ちなみに放っている殺気に鋭い睨みを利かせているのは苛立っているからとか理由がある訳でなくカストルのオプションである。
「あの…少し良いですか?」
帝国兵士ですら目すら合わせなかったカストルに声をかける猛者が居た。猛者なのか空気を読めてないのかは別としようか。
「なんだ?」
「貴方も立身出世を望んでこられたのですか?」
赤毛の少年に視線を合わせる。年齢は17歳前後で容姿は平均以上。これは兵士の体格としてはではなく美男子としてである。目をキラキラ輝かせてくる少年から視線を外す。
「…くだらん」
「え?」
「そんなものに興味はない」
「そうなのですか…」
「貴様…貴族か?」
「え!?いや、私は…」
「気付かぬとでも思うたか?歩き方から仕草まで教育を受けたように感じる。服装は誤魔化しているようだがそれでも一般人からしてみれば手は届かない。剣に至っては武器ではなく美術品の類、それに細すぎる手足に切り傷の痕一つ無いキレイ過ぎる手の平…小さな子供でもするような労働もしたこと無いのだろう。それにここに居るのは20代以上がほとんど。貴様の年齢なら兵士として育てて貰えるだろう。それがここに乗っていると事は他国の貴族か」
驚きを隠せない少年はポカーンと口を開けたまま硬直した。
「凄いですね。すべてお見通しとは…」
「…ふん」
横に腰掛けた少年を気にせず鼻を鳴らす。
今日は変だ。何故こんなに喋ってしまったのだろうか?妹と話すときでさえ一言二言なのだが…

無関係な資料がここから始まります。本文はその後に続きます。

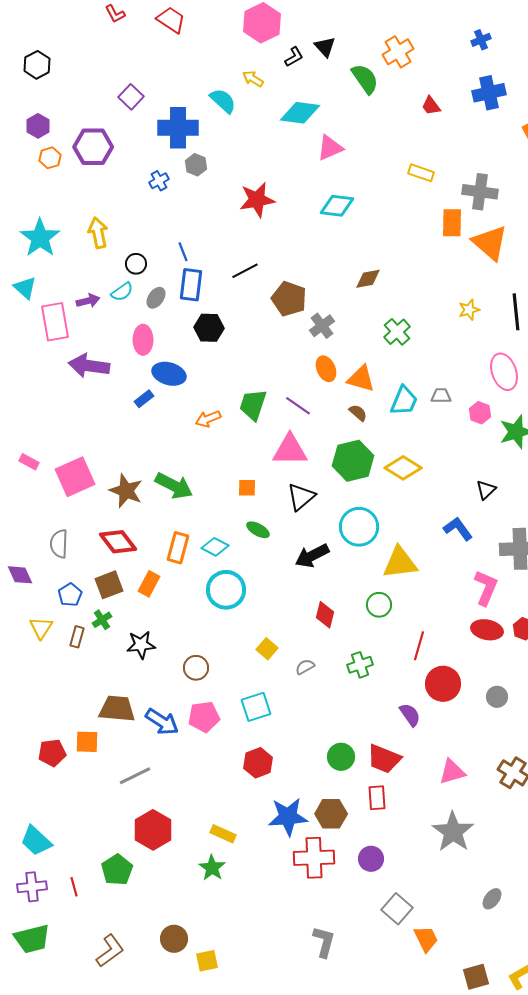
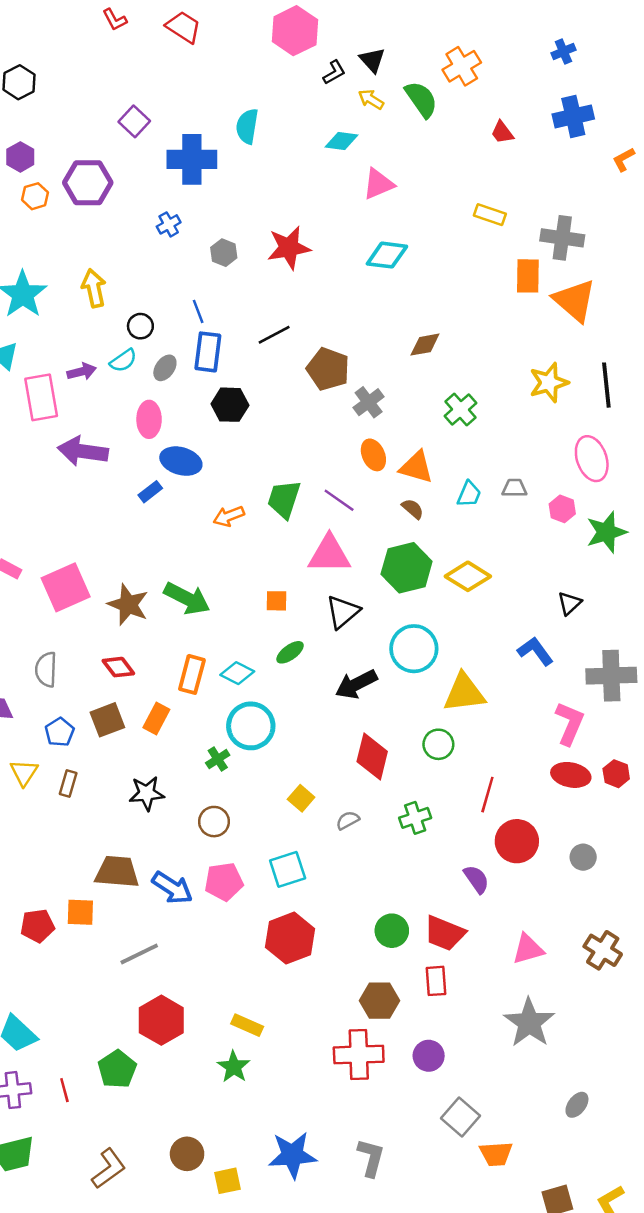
yellow arrow: (253, 79) -> (371, 99), moved
cyan semicircle: (223, 101) -> (247, 126), turned -124
cyan diamond: (300, 113) -> (342, 141), size x0.7
gray hexagon: (196, 165) -> (224, 253), moved
yellow star: (469, 310) -> (549, 383), size x1.5
cyan trapezoid: (404, 401) -> (469, 494), size x0.7
green ellipse: (258, 530) -> (290, 652), turned -65
red diamond: (118, 542) -> (118, 667), size x0.7
red diamond: (325, 615) -> (372, 757), size x1.4
green cross: (102, 620) -> (218, 759), moved
red hexagon: (258, 763) -> (290, 938), size x1.4
blue star: (288, 817) -> (292, 1155), moved
orange trapezoid: (426, 939) -> (496, 1154), turned 112

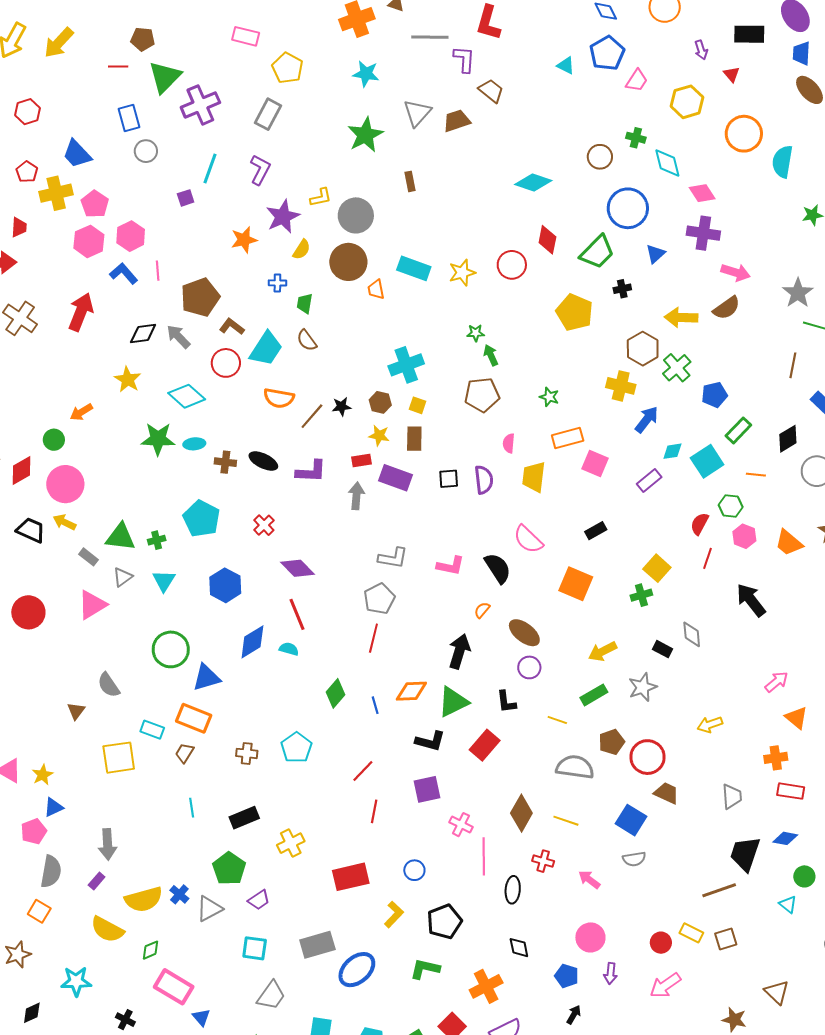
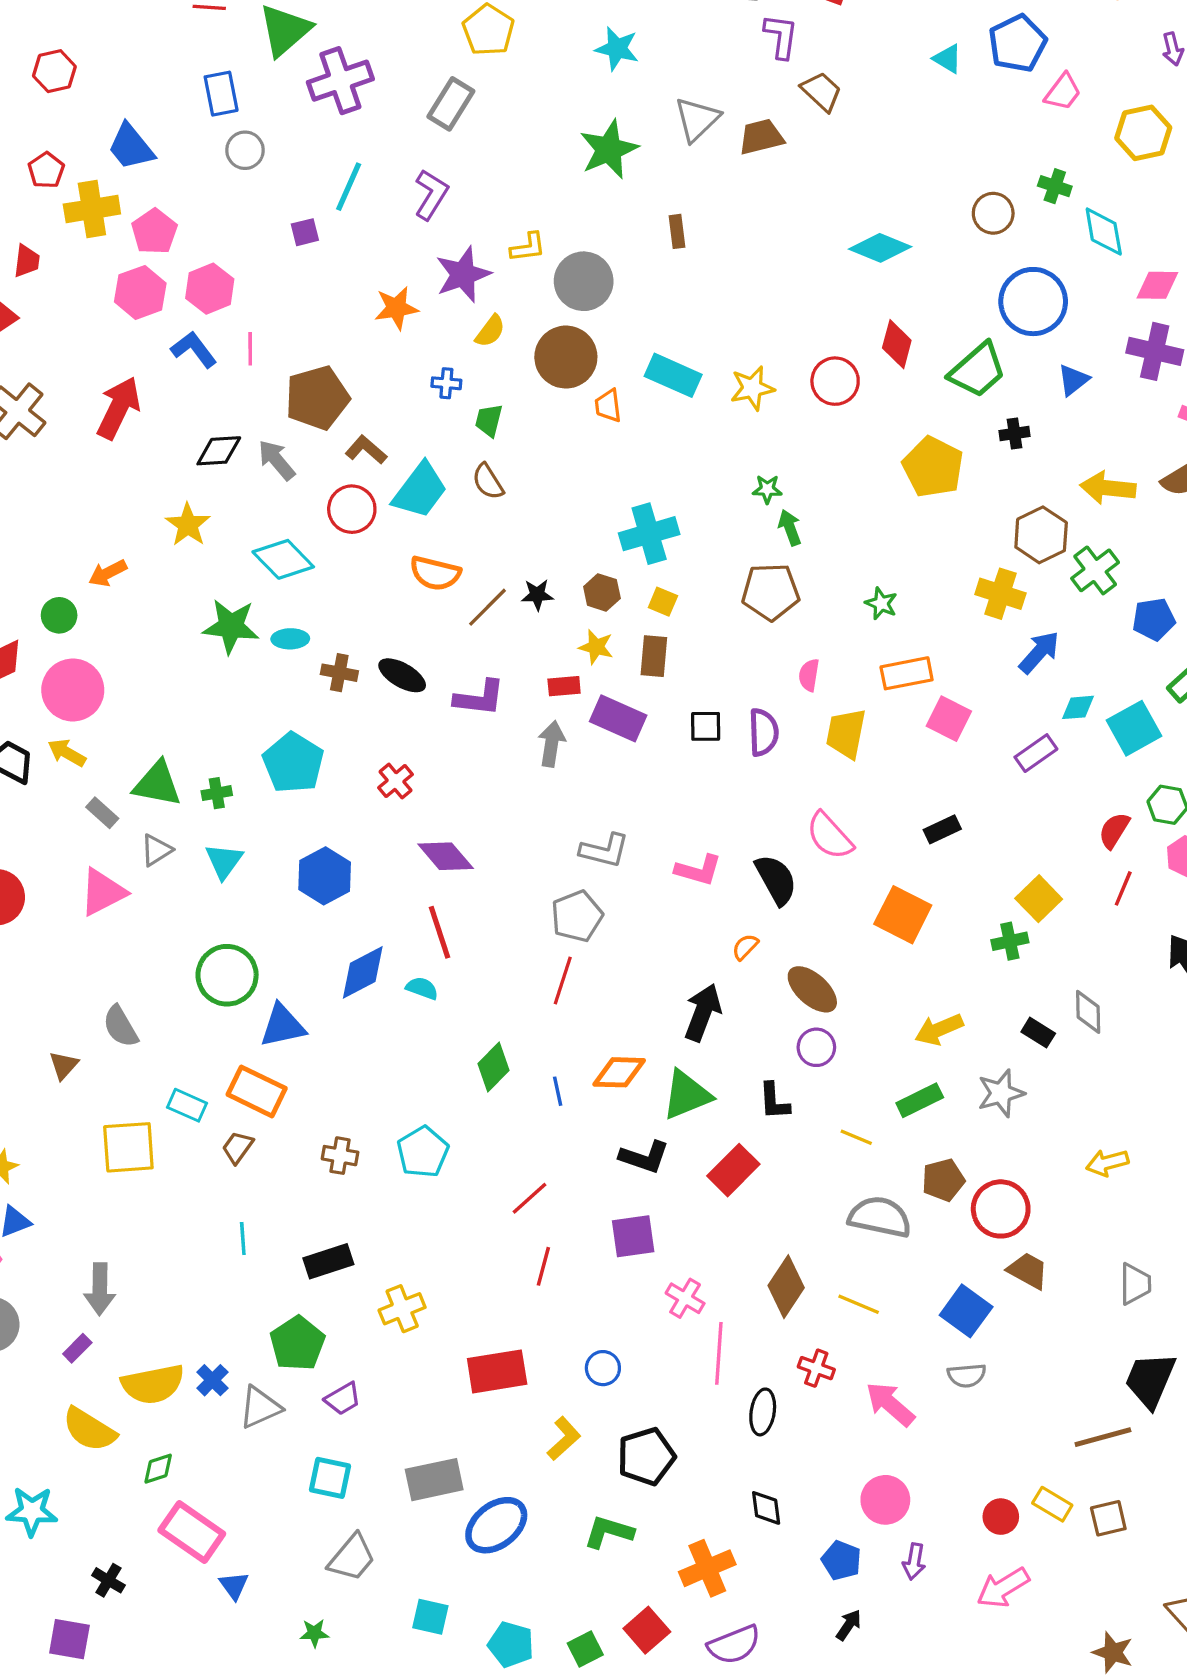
pink diamond: (702, 193) -> (1157, 285), turned -60
pink arrow: (589, 879) -> (890, 1404), size x1.4

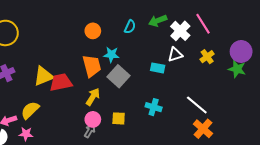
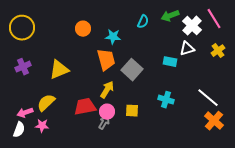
orange circle: (93, 31) -> (83, 29), moved
cyan star: (111, 55) -> (113, 37), moved
red trapezoid: (61, 82) -> (85, 107), moved

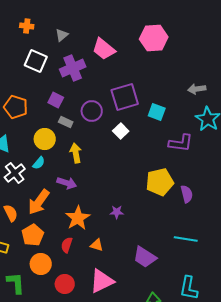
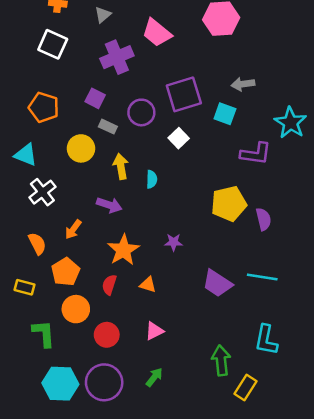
white square: (36, 61) -> (53, 44), moved
gray arrow: (197, 89) -> (243, 84), moved
cyan semicircle: (39, 163) -> (152, 179), moved, turned -40
orange arrow: (39, 202) -> (73, 229), size x0.6
purple trapezoid: (145, 257) -> (217, 283), moved
pink triangle: (102, 281) -> (154, 331), size x0.6

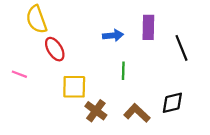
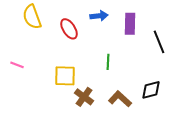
blue arrow: (113, 35) -> (99, 16), moved
red ellipse: (55, 49) -> (69, 29), moved

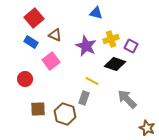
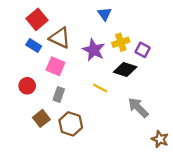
blue triangle: (96, 13) -> (104, 14), turned 40
brown triangle: (55, 35) -> (60, 38), size x1.5
pink square: (51, 61) -> (55, 66), turned -30
gray rectangle: (84, 98) -> (59, 95), moved
brown square: (38, 109) -> (41, 118), turned -35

「私は…ピ…バイアと言います。私も出世は望んでません。私は両親達と違って何時までも貴族って事に拘りたくないので…」
「つまり独り立ちの為だけにここに来たと?」
「そういうことですね…昔からお話で聞く英雄譚に憧れてと言うのもありますが…兄のように王都に残るのも嫌だったので」
どうでも良かった…何かの情報にでもなるかと会話してみたが砂粒ほどの価値も無かった。時間の無駄か…
ため息を付きながら外を睨み付ける。
しばらくすると馬車が止まり目的地に着いたことを知らせてくれる。中に居たものが意気揚々と降りる中、カストルと一緒に居た者達は我先にと逃げ出すように飛び降りてった。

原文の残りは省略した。